Q5.L86: Show the sequence diagram for one TR. Including both the excitation and acquisition diagram for the pyruvate and lactate. Notations about how you adjusted the time delay for different temporal resolutions would also be helpful.

Q6. L109: How many mice has been scanned? And how did you group them with different xenograft tissues?

Q7. Figure 3: It would be nice to add arrows or markups to show the audiences where’re the tumor and the vasculature.

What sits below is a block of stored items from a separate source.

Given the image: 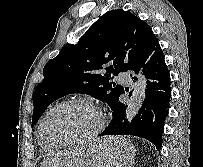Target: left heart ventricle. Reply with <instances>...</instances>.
I'll return each mask as SVG.
<instances>
[{
    "label": "left heart ventricle",
    "mask_w": 203,
    "mask_h": 167,
    "mask_svg": "<svg viewBox=\"0 0 203 167\" xmlns=\"http://www.w3.org/2000/svg\"><path fill=\"white\" fill-rule=\"evenodd\" d=\"M98 118L95 112L81 104H69L52 112L43 126L48 142H63L79 138L95 128Z\"/></svg>",
    "instance_id": "left-heart-ventricle-1"
}]
</instances>
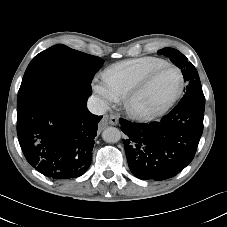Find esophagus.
Returning <instances> with one entry per match:
<instances>
[{"label": "esophagus", "instance_id": "34e87169", "mask_svg": "<svg viewBox=\"0 0 227 227\" xmlns=\"http://www.w3.org/2000/svg\"><path fill=\"white\" fill-rule=\"evenodd\" d=\"M108 121L111 125H116L118 123V117L115 115H110Z\"/></svg>", "mask_w": 227, "mask_h": 227}]
</instances>
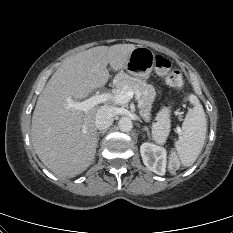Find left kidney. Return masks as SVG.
I'll list each match as a JSON object with an SVG mask.
<instances>
[{
  "mask_svg": "<svg viewBox=\"0 0 233 233\" xmlns=\"http://www.w3.org/2000/svg\"><path fill=\"white\" fill-rule=\"evenodd\" d=\"M140 153L144 165L158 175H164L166 171L167 153L166 149L153 143H143Z\"/></svg>",
  "mask_w": 233,
  "mask_h": 233,
  "instance_id": "obj_1",
  "label": "left kidney"
}]
</instances>
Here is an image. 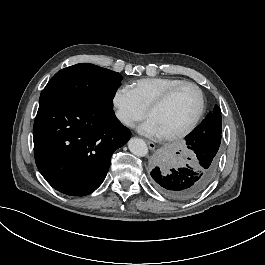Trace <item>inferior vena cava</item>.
<instances>
[{
  "label": "inferior vena cava",
  "mask_w": 265,
  "mask_h": 265,
  "mask_svg": "<svg viewBox=\"0 0 265 265\" xmlns=\"http://www.w3.org/2000/svg\"><path fill=\"white\" fill-rule=\"evenodd\" d=\"M124 122H125L126 124H127V123H129V121H128V120H125Z\"/></svg>",
  "instance_id": "inferior-vena-cava-1"
}]
</instances>
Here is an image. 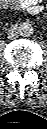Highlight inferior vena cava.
Segmentation results:
<instances>
[{"label": "inferior vena cava", "mask_w": 47, "mask_h": 129, "mask_svg": "<svg viewBox=\"0 0 47 129\" xmlns=\"http://www.w3.org/2000/svg\"><path fill=\"white\" fill-rule=\"evenodd\" d=\"M18 36V27H11L8 33L9 39H14Z\"/></svg>", "instance_id": "inferior-vena-cava-1"}]
</instances>
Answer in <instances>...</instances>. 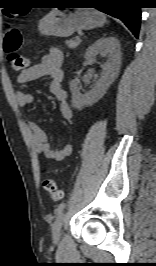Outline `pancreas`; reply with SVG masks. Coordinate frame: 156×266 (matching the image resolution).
I'll return each instance as SVG.
<instances>
[{
  "label": "pancreas",
  "instance_id": "cf45deb5",
  "mask_svg": "<svg viewBox=\"0 0 156 266\" xmlns=\"http://www.w3.org/2000/svg\"><path fill=\"white\" fill-rule=\"evenodd\" d=\"M80 42H81L80 39L79 40L78 39H74V40L70 39V40L66 41V44L69 48H76L80 44Z\"/></svg>",
  "mask_w": 156,
  "mask_h": 266
}]
</instances>
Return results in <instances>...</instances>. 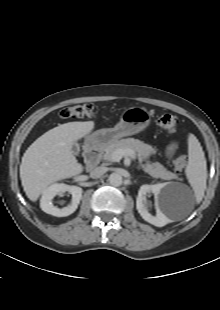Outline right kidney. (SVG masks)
I'll use <instances>...</instances> for the list:
<instances>
[{
    "mask_svg": "<svg viewBox=\"0 0 220 310\" xmlns=\"http://www.w3.org/2000/svg\"><path fill=\"white\" fill-rule=\"evenodd\" d=\"M66 191L72 194L71 204L61 209L57 208L52 203L53 198L56 195ZM82 192H83L82 188L78 186H70L64 183H54L43 191L40 201V207L44 212H46L47 214H51L53 216L57 217L69 216L76 211L82 198Z\"/></svg>",
    "mask_w": 220,
    "mask_h": 310,
    "instance_id": "1",
    "label": "right kidney"
}]
</instances>
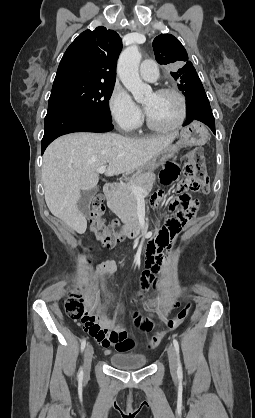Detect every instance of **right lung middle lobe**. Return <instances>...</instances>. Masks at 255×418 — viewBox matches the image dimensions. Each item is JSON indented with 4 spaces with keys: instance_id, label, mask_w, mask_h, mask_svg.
<instances>
[{
    "instance_id": "dd1d6c3e",
    "label": "right lung middle lobe",
    "mask_w": 255,
    "mask_h": 418,
    "mask_svg": "<svg viewBox=\"0 0 255 418\" xmlns=\"http://www.w3.org/2000/svg\"><path fill=\"white\" fill-rule=\"evenodd\" d=\"M114 83L68 81L52 87L48 109L71 108L112 123L109 99Z\"/></svg>"
}]
</instances>
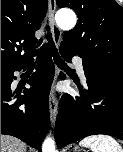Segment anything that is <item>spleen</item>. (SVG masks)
<instances>
[{"instance_id": "obj_1", "label": "spleen", "mask_w": 123, "mask_h": 152, "mask_svg": "<svg viewBox=\"0 0 123 152\" xmlns=\"http://www.w3.org/2000/svg\"><path fill=\"white\" fill-rule=\"evenodd\" d=\"M83 147L90 148L92 152H123L119 143L108 135H93L82 139L79 143Z\"/></svg>"}]
</instances>
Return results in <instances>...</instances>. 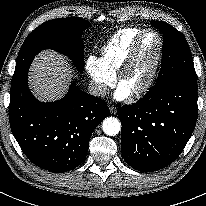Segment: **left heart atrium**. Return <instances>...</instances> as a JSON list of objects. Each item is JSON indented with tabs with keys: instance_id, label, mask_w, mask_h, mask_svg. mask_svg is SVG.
<instances>
[{
	"instance_id": "1",
	"label": "left heart atrium",
	"mask_w": 206,
	"mask_h": 206,
	"mask_svg": "<svg viewBox=\"0 0 206 206\" xmlns=\"http://www.w3.org/2000/svg\"><path fill=\"white\" fill-rule=\"evenodd\" d=\"M131 94V91L124 87L123 85H120L115 93V98L117 100H123L126 99Z\"/></svg>"
}]
</instances>
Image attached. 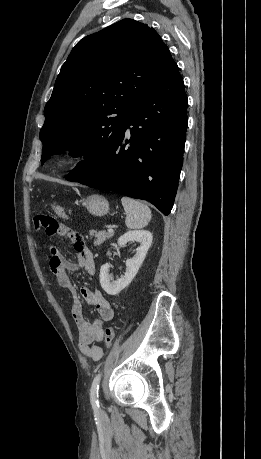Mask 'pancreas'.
Here are the masks:
<instances>
[{
  "label": "pancreas",
  "mask_w": 261,
  "mask_h": 459,
  "mask_svg": "<svg viewBox=\"0 0 261 459\" xmlns=\"http://www.w3.org/2000/svg\"><path fill=\"white\" fill-rule=\"evenodd\" d=\"M90 236L94 237V245H100L107 239L113 237V233L105 232V231H99L97 232L96 230H90Z\"/></svg>",
  "instance_id": "pancreas-1"
}]
</instances>
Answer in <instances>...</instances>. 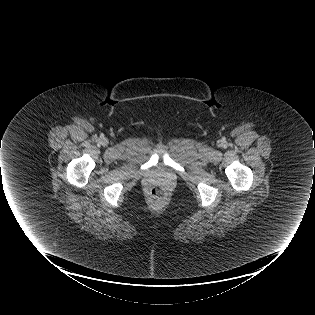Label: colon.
Here are the masks:
<instances>
[{"label":"colon","instance_id":"1","mask_svg":"<svg viewBox=\"0 0 315 315\" xmlns=\"http://www.w3.org/2000/svg\"><path fill=\"white\" fill-rule=\"evenodd\" d=\"M167 193L161 186H154L150 190V197L155 202H162L166 199Z\"/></svg>","mask_w":315,"mask_h":315}]
</instances>
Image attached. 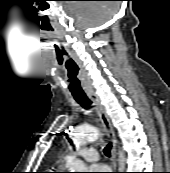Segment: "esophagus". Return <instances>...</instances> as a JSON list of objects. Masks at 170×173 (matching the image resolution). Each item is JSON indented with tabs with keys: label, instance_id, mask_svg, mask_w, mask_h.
Listing matches in <instances>:
<instances>
[{
	"label": "esophagus",
	"instance_id": "obj_1",
	"mask_svg": "<svg viewBox=\"0 0 170 173\" xmlns=\"http://www.w3.org/2000/svg\"><path fill=\"white\" fill-rule=\"evenodd\" d=\"M87 96L89 99L94 103L96 107V111L100 117V120L103 124V127L107 133V136L112 144L111 148V161H112V167L113 169L116 168V138L114 134V130L110 121V118L104 108V106L101 104L100 99L96 95L95 92H87Z\"/></svg>",
	"mask_w": 170,
	"mask_h": 173
}]
</instances>
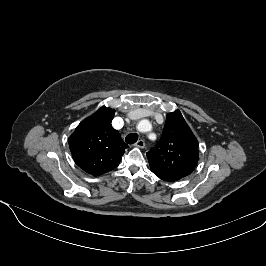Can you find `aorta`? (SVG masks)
<instances>
[{"mask_svg":"<svg viewBox=\"0 0 266 266\" xmlns=\"http://www.w3.org/2000/svg\"><path fill=\"white\" fill-rule=\"evenodd\" d=\"M148 124H149V123L146 121V122H145V125H148Z\"/></svg>","mask_w":266,"mask_h":266,"instance_id":"1","label":"aorta"}]
</instances>
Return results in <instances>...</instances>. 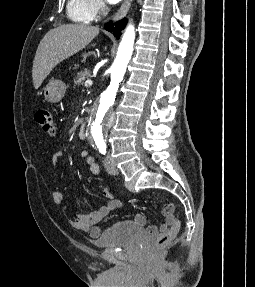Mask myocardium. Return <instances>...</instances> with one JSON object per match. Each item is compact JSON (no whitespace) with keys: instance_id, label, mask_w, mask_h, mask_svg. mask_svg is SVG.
Wrapping results in <instances>:
<instances>
[{"instance_id":"f54148a6","label":"myocardium","mask_w":255,"mask_h":287,"mask_svg":"<svg viewBox=\"0 0 255 287\" xmlns=\"http://www.w3.org/2000/svg\"><path fill=\"white\" fill-rule=\"evenodd\" d=\"M95 39H110V38H95ZM96 48H104V47H96ZM123 48V47H120Z\"/></svg>"}]
</instances>
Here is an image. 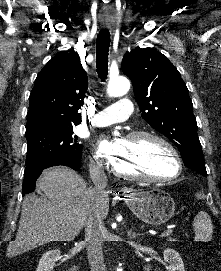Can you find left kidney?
Returning <instances> with one entry per match:
<instances>
[{"label":"left kidney","mask_w":221,"mask_h":271,"mask_svg":"<svg viewBox=\"0 0 221 271\" xmlns=\"http://www.w3.org/2000/svg\"><path fill=\"white\" fill-rule=\"evenodd\" d=\"M164 265H166L168 271H185L182 257L176 249L166 247L163 251Z\"/></svg>","instance_id":"left-kidney-1"}]
</instances>
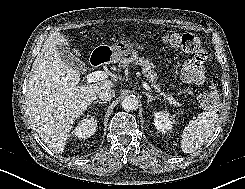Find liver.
<instances>
[{
    "label": "liver",
    "instance_id": "obj_1",
    "mask_svg": "<svg viewBox=\"0 0 245 189\" xmlns=\"http://www.w3.org/2000/svg\"><path fill=\"white\" fill-rule=\"evenodd\" d=\"M59 45L67 46L68 39L60 32L49 35L33 63L26 93L33 128L56 153L63 152L73 123L99 91L115 86L109 79L78 85L80 74L61 59Z\"/></svg>",
    "mask_w": 245,
    "mask_h": 189
}]
</instances>
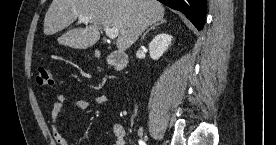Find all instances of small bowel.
<instances>
[{
    "instance_id": "c3829d8e",
    "label": "small bowel",
    "mask_w": 276,
    "mask_h": 145,
    "mask_svg": "<svg viewBox=\"0 0 276 145\" xmlns=\"http://www.w3.org/2000/svg\"><path fill=\"white\" fill-rule=\"evenodd\" d=\"M107 103V97L104 95H95L87 99L71 101L70 98L64 94H60L57 100L54 102L51 110V128L54 140L57 145H68V141L61 133L58 125V119L65 107H71L73 109H86L91 104L104 105ZM113 133V145H126V133L121 123H116L112 129Z\"/></svg>"
}]
</instances>
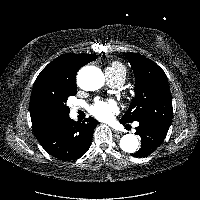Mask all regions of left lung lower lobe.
<instances>
[{"mask_svg":"<svg viewBox=\"0 0 200 200\" xmlns=\"http://www.w3.org/2000/svg\"><path fill=\"white\" fill-rule=\"evenodd\" d=\"M121 123L126 124L124 121ZM169 126L154 121H140L136 134L141 137V148L131 155L142 158L151 154L165 139Z\"/></svg>","mask_w":200,"mask_h":200,"instance_id":"obj_1","label":"left lung lower lobe"}]
</instances>
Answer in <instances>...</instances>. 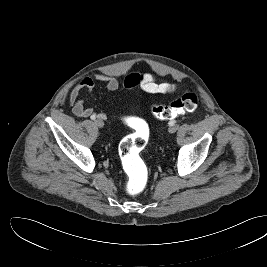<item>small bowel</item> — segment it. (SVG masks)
I'll use <instances>...</instances> for the list:
<instances>
[{
  "label": "small bowel",
  "instance_id": "obj_1",
  "mask_svg": "<svg viewBox=\"0 0 267 267\" xmlns=\"http://www.w3.org/2000/svg\"><path fill=\"white\" fill-rule=\"evenodd\" d=\"M97 80L104 84V88L108 92L117 91L120 87L119 80L114 76L98 75ZM124 89L131 90L140 87L149 93H172L176 90V85L170 82L157 83L156 77L151 73H132L124 80ZM95 87V81L90 77L82 78L71 90L69 94V104L72 106L73 113L81 118H88L92 115L99 119H105V112H95L92 107H88L81 98L83 92L90 93Z\"/></svg>",
  "mask_w": 267,
  "mask_h": 267
}]
</instances>
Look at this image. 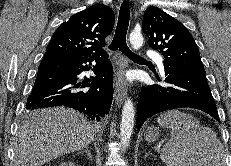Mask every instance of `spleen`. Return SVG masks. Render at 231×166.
<instances>
[{"label":"spleen","instance_id":"obj_1","mask_svg":"<svg viewBox=\"0 0 231 166\" xmlns=\"http://www.w3.org/2000/svg\"><path fill=\"white\" fill-rule=\"evenodd\" d=\"M157 122L171 129V139L160 154L166 166H226V155L217 134L201 126L193 115L169 110Z\"/></svg>","mask_w":231,"mask_h":166}]
</instances>
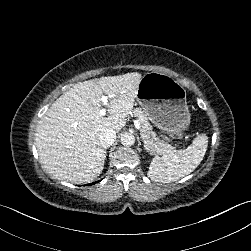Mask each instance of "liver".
Wrapping results in <instances>:
<instances>
[{"instance_id":"liver-1","label":"liver","mask_w":251,"mask_h":251,"mask_svg":"<svg viewBox=\"0 0 251 251\" xmlns=\"http://www.w3.org/2000/svg\"><path fill=\"white\" fill-rule=\"evenodd\" d=\"M141 74L101 77L79 82L58 98L41 117L36 129V146L47 171L64 181L87 183L104 168L105 151L99 140L105 129L118 131L132 109ZM106 94L102 117L101 97Z\"/></svg>"}]
</instances>
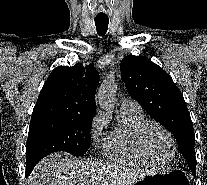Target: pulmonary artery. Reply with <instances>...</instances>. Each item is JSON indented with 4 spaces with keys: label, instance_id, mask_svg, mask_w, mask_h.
I'll use <instances>...</instances> for the list:
<instances>
[{
    "label": "pulmonary artery",
    "instance_id": "1",
    "mask_svg": "<svg viewBox=\"0 0 207 185\" xmlns=\"http://www.w3.org/2000/svg\"><path fill=\"white\" fill-rule=\"evenodd\" d=\"M121 110L133 111V112H140L141 111L140 106L136 102L130 101V100L122 101Z\"/></svg>",
    "mask_w": 207,
    "mask_h": 185
}]
</instances>
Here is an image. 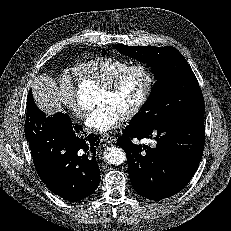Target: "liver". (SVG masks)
Segmentation results:
<instances>
[{"instance_id":"6515ba94","label":"liver","mask_w":231,"mask_h":231,"mask_svg":"<svg viewBox=\"0 0 231 231\" xmlns=\"http://www.w3.org/2000/svg\"><path fill=\"white\" fill-rule=\"evenodd\" d=\"M36 105L47 115L62 111L55 81L46 75L36 77L31 85Z\"/></svg>"}]
</instances>
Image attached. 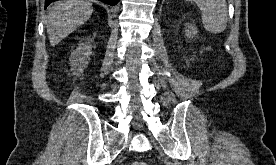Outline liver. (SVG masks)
<instances>
[{"label":"liver","mask_w":276,"mask_h":165,"mask_svg":"<svg viewBox=\"0 0 276 165\" xmlns=\"http://www.w3.org/2000/svg\"><path fill=\"white\" fill-rule=\"evenodd\" d=\"M92 13V4L85 0H61L51 4L45 20L51 46L84 24Z\"/></svg>","instance_id":"obj_1"}]
</instances>
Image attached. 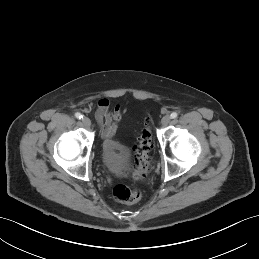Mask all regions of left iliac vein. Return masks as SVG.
Wrapping results in <instances>:
<instances>
[{
	"label": "left iliac vein",
	"instance_id": "left-iliac-vein-1",
	"mask_svg": "<svg viewBox=\"0 0 259 259\" xmlns=\"http://www.w3.org/2000/svg\"><path fill=\"white\" fill-rule=\"evenodd\" d=\"M170 120H171L170 116L165 115L162 118L161 123H162L163 126H167L170 123Z\"/></svg>",
	"mask_w": 259,
	"mask_h": 259
}]
</instances>
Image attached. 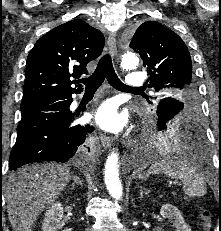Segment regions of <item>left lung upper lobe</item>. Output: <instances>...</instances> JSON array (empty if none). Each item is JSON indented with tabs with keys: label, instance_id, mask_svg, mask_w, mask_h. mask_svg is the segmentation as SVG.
Here are the masks:
<instances>
[{
	"label": "left lung upper lobe",
	"instance_id": "1",
	"mask_svg": "<svg viewBox=\"0 0 221 231\" xmlns=\"http://www.w3.org/2000/svg\"><path fill=\"white\" fill-rule=\"evenodd\" d=\"M130 47L140 54L150 75L149 87L160 92L156 106L158 120L174 117L183 107L197 101L196 79L188 48L183 40L164 25L147 21L136 30ZM170 98V101L162 102Z\"/></svg>",
	"mask_w": 221,
	"mask_h": 231
}]
</instances>
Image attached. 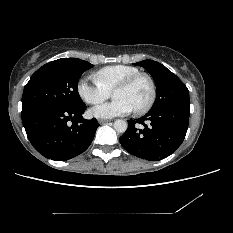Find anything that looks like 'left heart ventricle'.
Instances as JSON below:
<instances>
[{"label": "left heart ventricle", "mask_w": 233, "mask_h": 233, "mask_svg": "<svg viewBox=\"0 0 233 233\" xmlns=\"http://www.w3.org/2000/svg\"><path fill=\"white\" fill-rule=\"evenodd\" d=\"M150 95L148 82L141 78L128 88L116 90L112 96L114 99H124L131 104L133 109H138L145 105Z\"/></svg>", "instance_id": "b2bd125f"}]
</instances>
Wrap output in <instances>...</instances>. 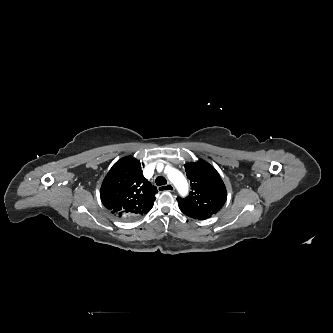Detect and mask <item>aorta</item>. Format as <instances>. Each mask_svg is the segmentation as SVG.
I'll return each instance as SVG.
<instances>
[{
    "mask_svg": "<svg viewBox=\"0 0 333 333\" xmlns=\"http://www.w3.org/2000/svg\"><path fill=\"white\" fill-rule=\"evenodd\" d=\"M168 179L175 185L180 195L185 196L188 192V182L184 175L175 168L167 172Z\"/></svg>",
    "mask_w": 333,
    "mask_h": 333,
    "instance_id": "1",
    "label": "aorta"
}]
</instances>
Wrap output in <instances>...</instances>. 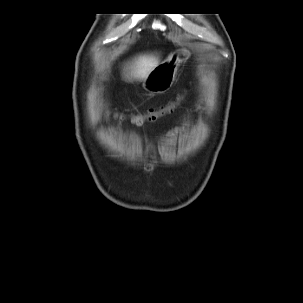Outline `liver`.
<instances>
[{"instance_id":"liver-1","label":"liver","mask_w":303,"mask_h":303,"mask_svg":"<svg viewBox=\"0 0 303 303\" xmlns=\"http://www.w3.org/2000/svg\"><path fill=\"white\" fill-rule=\"evenodd\" d=\"M159 57L155 55H140L125 69V78L129 81H144L149 73L159 64Z\"/></svg>"}]
</instances>
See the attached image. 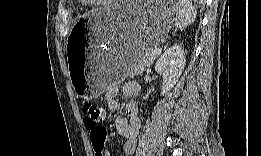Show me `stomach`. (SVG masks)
<instances>
[{
  "label": "stomach",
  "instance_id": "obj_1",
  "mask_svg": "<svg viewBox=\"0 0 261 156\" xmlns=\"http://www.w3.org/2000/svg\"><path fill=\"white\" fill-rule=\"evenodd\" d=\"M176 12L175 2H113L79 19L66 49L76 94L93 99L127 77L136 61L165 39ZM77 38L84 40L81 56L75 50Z\"/></svg>",
  "mask_w": 261,
  "mask_h": 156
}]
</instances>
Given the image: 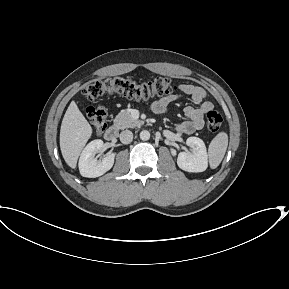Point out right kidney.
Returning <instances> with one entry per match:
<instances>
[{"label": "right kidney", "instance_id": "right-kidney-1", "mask_svg": "<svg viewBox=\"0 0 289 289\" xmlns=\"http://www.w3.org/2000/svg\"><path fill=\"white\" fill-rule=\"evenodd\" d=\"M103 147L100 139L91 141L82 151L79 159V171L83 177L95 178L109 171L114 164V154H109L102 160L95 158Z\"/></svg>", "mask_w": 289, "mask_h": 289}]
</instances>
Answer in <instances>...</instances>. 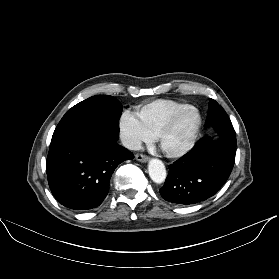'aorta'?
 <instances>
[{
	"mask_svg": "<svg viewBox=\"0 0 279 279\" xmlns=\"http://www.w3.org/2000/svg\"><path fill=\"white\" fill-rule=\"evenodd\" d=\"M148 173L150 178L155 183H162L166 179V168L163 162L159 159H150L148 163Z\"/></svg>",
	"mask_w": 279,
	"mask_h": 279,
	"instance_id": "1",
	"label": "aorta"
}]
</instances>
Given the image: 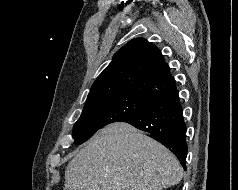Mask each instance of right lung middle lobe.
<instances>
[{
    "mask_svg": "<svg viewBox=\"0 0 238 190\" xmlns=\"http://www.w3.org/2000/svg\"><path fill=\"white\" fill-rule=\"evenodd\" d=\"M152 104L148 100L131 95H113L88 101L73 127L74 143L82 144L103 126L122 122Z\"/></svg>",
    "mask_w": 238,
    "mask_h": 190,
    "instance_id": "dd1d6c3e",
    "label": "right lung middle lobe"
}]
</instances>
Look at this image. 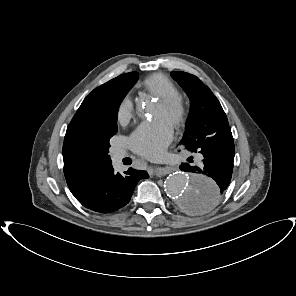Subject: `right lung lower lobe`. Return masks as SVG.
I'll list each match as a JSON object with an SVG mask.
<instances>
[{
	"mask_svg": "<svg viewBox=\"0 0 296 296\" xmlns=\"http://www.w3.org/2000/svg\"><path fill=\"white\" fill-rule=\"evenodd\" d=\"M148 177L146 171L133 168H129L123 176L119 173L114 174L111 167L94 177L73 195L84 207L92 211L111 213L126 206L137 182Z\"/></svg>",
	"mask_w": 296,
	"mask_h": 296,
	"instance_id": "right-lung-lower-lobe-1",
	"label": "right lung lower lobe"
}]
</instances>
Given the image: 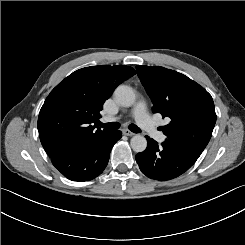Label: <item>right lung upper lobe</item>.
<instances>
[{
  "label": "right lung upper lobe",
  "mask_w": 245,
  "mask_h": 245,
  "mask_svg": "<svg viewBox=\"0 0 245 245\" xmlns=\"http://www.w3.org/2000/svg\"><path fill=\"white\" fill-rule=\"evenodd\" d=\"M136 74L126 65L79 69L60 82L46 98L38 117L42 146L49 157L61 148L100 135L103 103L114 89Z\"/></svg>",
  "instance_id": "right-lung-upper-lobe-1"
}]
</instances>
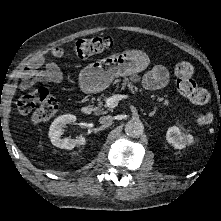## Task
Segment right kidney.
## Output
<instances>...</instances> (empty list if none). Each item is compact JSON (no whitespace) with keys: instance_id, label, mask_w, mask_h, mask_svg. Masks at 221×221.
<instances>
[{"instance_id":"obj_1","label":"right kidney","mask_w":221,"mask_h":221,"mask_svg":"<svg viewBox=\"0 0 221 221\" xmlns=\"http://www.w3.org/2000/svg\"><path fill=\"white\" fill-rule=\"evenodd\" d=\"M76 119V116L72 114H65L57 117L52 122L48 136L54 146L61 149L72 150L76 146L85 144V137L82 135L75 139L61 138V135L63 134V127H65L66 124L74 123Z\"/></svg>"}]
</instances>
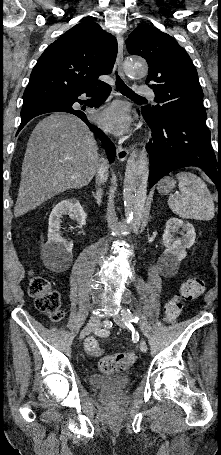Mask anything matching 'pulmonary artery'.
Instances as JSON below:
<instances>
[{
	"label": "pulmonary artery",
	"instance_id": "e3ab8cb5",
	"mask_svg": "<svg viewBox=\"0 0 221 455\" xmlns=\"http://www.w3.org/2000/svg\"><path fill=\"white\" fill-rule=\"evenodd\" d=\"M137 95L146 96V97H152L154 95V92L147 85H140L137 88Z\"/></svg>",
	"mask_w": 221,
	"mask_h": 455
}]
</instances>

Q8. L209-L211: Although the simulation results have been listed in front of this part, it’s still a bit confusing to understand how the optimum flip angles and temporal resolution has been picked. Is there any quantitative analysis has been done? Or it’s just been decided qualitatively based on the observations/summary of the simulation.

Author Response

1. Currently, to adjust temporal resolution we add a delay time after the acquisition of all the metabolites for one timepoint (see figure 1D for diagram). Adjusting the dwell time instead to adjust the temporal resolution wouldn’t be in our favor for a couple reasons. One, for thermal signals increasing the dwell time could increase the SNR, however for hyperpolarized signals that we are dealing with in this study, the relative increase of SNR we would get from increasing the dwell time would be negligible in comparison to the increased SNR due to dynamic nuclear polarization (DNP). Additionally, adjusting the dwell time could lead to more T2* decay as we currently choose our EPI acquisition time to get close to T2* values we expect (around 20-30ms). Finally, the delay added is currently there to make comparisons with the CSI sequence but in the future this time could be utilized to acquire multiple slices instead of having the delay.
2. Equations were added to explain the pharmacokinetic model in greater detail (L73-108)
3. Updated to “Metabolite-specific imaging is a popular tool in clinical hyperpolarized [1- 13C]pyruvate MRI as it provides excellent performance…”
4. Updated to “In this, we include comparisons to CSI sequences, and additionally analyze different acquisition parameters as well as perform rate constant fitting for metabolite-specific EPI in murine studies”
5. We added part D to figure 1 with a sequence diagram for one TR and across metabolites. Also, we added notations about delays to adjust temporal resolution.
6. Details were added to the methods (L116-119): “Eight mice implanted with patient-derived xenograft tissues of either renal cell carcinoma (RCC), or prostate cancer (LTL610, LuCap93) in the kidney or liver were used for testing the sequences (RCC kidney: 3, LTL liver: 2, LTL kidney: 2, LuCap93 kidney: 1)[18–21].”
7. We updated Figure 3 with vasculature and tumor notations.
8. The simulation results (Figure 4) are used as a framework to guide parameter choices and the feasibility of these parameter choices are confirmed with the in vivo We did not necessarily use the strict maximum SNR or minimum kPL error to choose parameters but used that as a starting point. We added a paragraph to 3.3.2 (L286-293) to explain how we arrived at flip angle and temporal resolution choices.